And FYI because its driving me nuts, you sow seeds, and sew dresses.


----------



## merince (Jul 19, 2011)

*Re: When to sew goldenrod seed?*

philip.devos, please share the source for the seeds! I like to add some into my garden and was planning on collecting seeds from the wild one here.

Maria Donnelly


----------



## Just Krispy (Aug 1, 2013)

*Re: When to sew goldenrod seed?*

Late fall is when nature plants its flowers. I have read to wait until first frost and then toss the seeds.


----------



## MaydayMalone (Jan 19, 2012)

*Re: When to sew goldenrod seed?*

Wow, guys.....I have TONS of goldenrod where I live. I'm not sure how much $$$ you paid for seed, but if you paid the shipping, I would gladly send you as much as you want.


----------



## khicks12 (Feb 28, 2012)

*Re: When to sew goldenrod seed?*

You seriously buy goldenrod seeds? Your climate, soil, or something must be much different than where I live. Here, all you have to do to have goldenrod is not mow the area where you want it. Maybe I'll start selling goldenrod seeds


----------



## burns375 (Jul 15, 2013)

*Re: When to sew goldenrod seed?*

If the seed does not germinate until spring, I would wait until spring, prepare the site and spread then.


----------



## MaydayMalone (Jan 19, 2012)

I disagree. Autumn is the time to sow your seeds. Cover them with the surrounding ground cover.


----------



## philip.devos (Aug 10, 2013)

*Re: When to sew goldenrod seed?*



khicks12 said:


> You seriously buy goldenrod seeds? Your climate, soil, or something must be much different than where I live. Here, all you have to do to have goldenrod is not mow the area where you want it. Maybe I'll start selling goldenrod seeds


:doh: Sew I am going to so some goldenrod.. Thank you all for your input. Merince, you might want to contact khicks; I got my seed from Outsidepride.com. It is Solidago Goldenrod, cost $8.99, and $2.00 shipping (from Oregon). . I don't know why I chose the Solidago, so you might want to do better due diligence than I did.

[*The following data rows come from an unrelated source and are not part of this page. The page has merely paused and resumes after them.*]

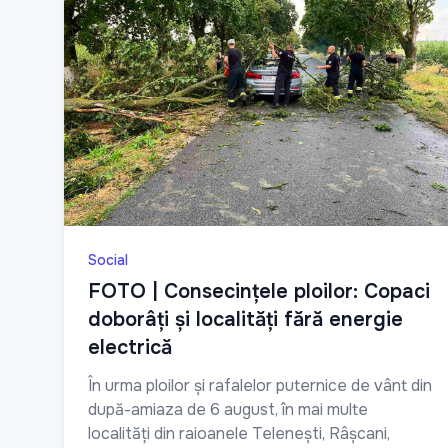
Social
FOTO | Consecințele ploilor: Copaci
doborâți și localități fără energie
electrică
În urma ploilor și rafalelor puternice de vânt din
după-amiaza de 6 august, în mai multe
localități din raioanele Telenești, Râșcani,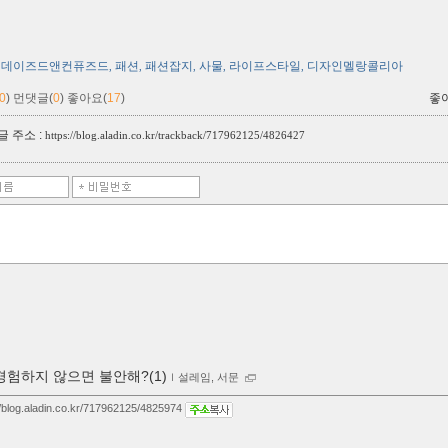
데이즈드앤컨퓨즈드
패션
패션잡지
사물
라이프스타일
디자인멜랑콜리아
,
,
,
,
,
0
)
먼댓글(
0
)
좋아요(
17
)
좋
 주소 :
https://blog.aladin.co.kr/trackback/717962125/4826427
경험하지 않으면 불안해?(1)
ｌ
설레임, 서문
//blog.aladin.co.kr/717962125/4825974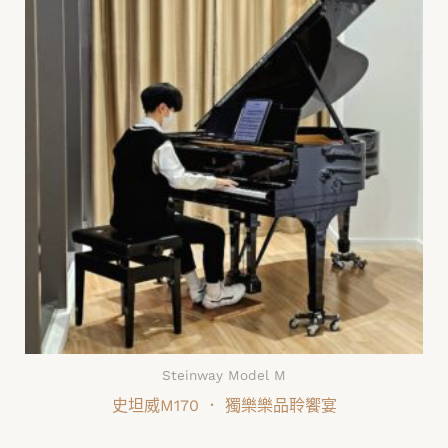
Steinway Model M
史坦威M170 ． 獨樂樂品聆饗宴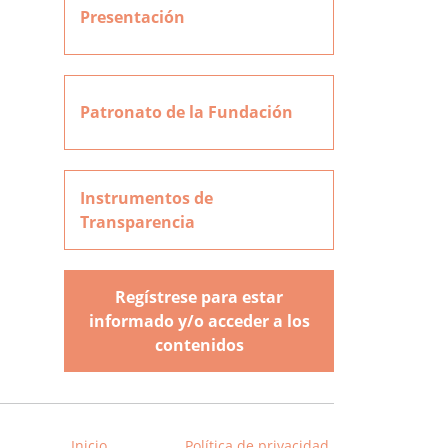
Presentación
Patronato de la Fundación
Instrumentos de
Transparencia
Regístrese para estar
informado y/o acceder a los
contenidos
Inicio
Política de privacidad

About 3 miles from our hives there is a large stand of Goldenrod, at least 1/2 acre. This week I took a bunch of pics, as the bees were all over it. Alas, there is none near our hives, so I want to plant some about 200 feet from the hives.


----------



## Rader Sidetrack (Nov 30, 2011)

*Re: When to sew goldenrod seed?*

The vendor of the goldenrod seed offers planting advice:


> Sow Solidago seeds directly outdoors in a weed free seedbed. Goldenrod seeds benefit from a late fall planting. The cold, moist weather of winter will actually help break the dormancy of the flower seeds. Broadcast the seed in late fall or early winter and lightly rake the Rigid Goldenrod seeds into the soil. When temperatures warm in the spring, the seed will begin to germinate.
> 
> http://www.outsidepride.com/seed/flower-seed/solidago-goldenrod.html


The USDA offers advice on planting goldenrod, here:


> Seeding Dates: Sow unstratified seed in the fall, November to March, stratified seed in the spring, April to May.
> 
> http://www.plant-materials.nrcs.usda.gov/pubs/mopmcpgolrirnoia.pdf


Seed stratification involves pretreating seeds by _simulating _winter to prepare them for better germination. More on that concept here:
http://en.wikipedia.org/wiki/Stratification_(botany)

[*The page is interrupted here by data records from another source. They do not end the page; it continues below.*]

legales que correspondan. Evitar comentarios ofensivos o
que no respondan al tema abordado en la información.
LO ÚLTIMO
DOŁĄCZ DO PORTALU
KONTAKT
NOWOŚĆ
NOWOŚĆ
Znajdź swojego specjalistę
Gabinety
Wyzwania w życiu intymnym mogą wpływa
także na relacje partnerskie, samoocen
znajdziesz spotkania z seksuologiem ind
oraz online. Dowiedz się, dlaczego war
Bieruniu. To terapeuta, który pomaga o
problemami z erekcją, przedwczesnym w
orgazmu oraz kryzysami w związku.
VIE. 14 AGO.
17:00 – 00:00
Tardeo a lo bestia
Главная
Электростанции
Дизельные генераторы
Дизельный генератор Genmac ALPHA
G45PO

On my property, goldenrod grows wild in sunny areas, reseeds itself, and expands its coverage if I remove some trees. I don't find goldenrod in areas of overhead shade.


----------



## philip.devos (Aug 10, 2013)

*Re: When to sew goldenrod seed?*

Thanks Rader!


----------



## burns375 (Jul 15, 2013)

MaydayMalone said:


> I disagree. Autumn is the time to sow your seeds. Cover them with the surrounding ground cover.

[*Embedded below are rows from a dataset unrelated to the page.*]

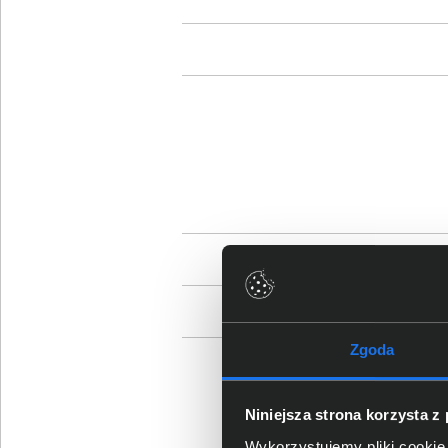
Zgoda
Niniejsza strona korzysta z
Wykorzystujemy pliki cookie 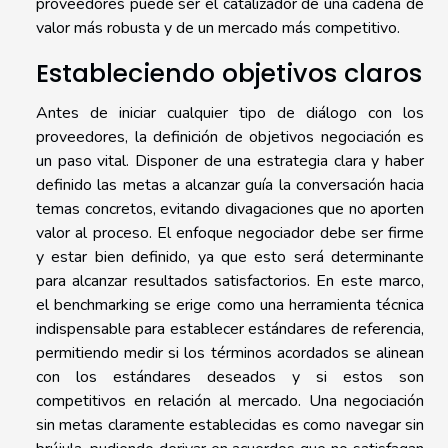
proveedores puede ser el catalizador de una cadena de
valor más robusta y de un mercado más competitivo.
Estableciendo objetivos claros
Antes de iniciar cualquier tipo de diálogo con los
proveedores, la definición de objetivos negociación es
un paso vital. Disponer de una estrategia clara y haber
definido las metas a alcanzar guía la conversación hacia
temas concretos, evitando divagaciones que no aporten
valor al proceso. El enfoque negociador debe ser firme
y estar bien definido, ya que esto será determinante
para alcanzar resultados satisfactorios. En este marco,
el benchmarking se erige como una herramienta técnica
indispensable para establecer estándares de referencia,
permitiendo medir si los términos acordados se alinean
con los estándares deseados y si estos son
competitivos en relación al mercado. Una negociación
sin metas claramente establecidas es como navegar sin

Sweet. If the seeds require a cold wait, then I would put the seeds in the garage or shed over winter and spread in spring. Many seeds people say require stratisfication don't, if GR absolutely requires it then yes. Im just saying what I would do, my preference would be to sow in spring. Ill do a test plot on my property. Seeds sowed in November, seeds stored inside home and sown in spring, seeds stored in outside shed and sown in spring I doubt there is little difference, but wouldn't know until conducting experiment.


----------



## mac (May 1, 2005)

Well GR is sown naturally in the fall. Once the flowers turn to fluff the wind blows it around or it just falls to the ground


----------



## tsmullins (Feb 17, 2011)

*Re: When to sew goldenrod seed?*



MaydayMalone said:


> Wow, guys.....I have TONS of goldenrod where I live. I'm not sure how much $$$ you paid for seed, but if you paid the shipping, I would gladly send you as much as you want.


If the offer still stands, I would gladly pay shipping.

SHane


----------



## JRG13 (May 11, 2012)

*Re: When to sew goldenrod seed?*

Philip,

I got the same packet of seeds... I swear when I placed the order they had multiple varieties available, a few days later only solidago was listed, therefore, that is why you probably got it.


----------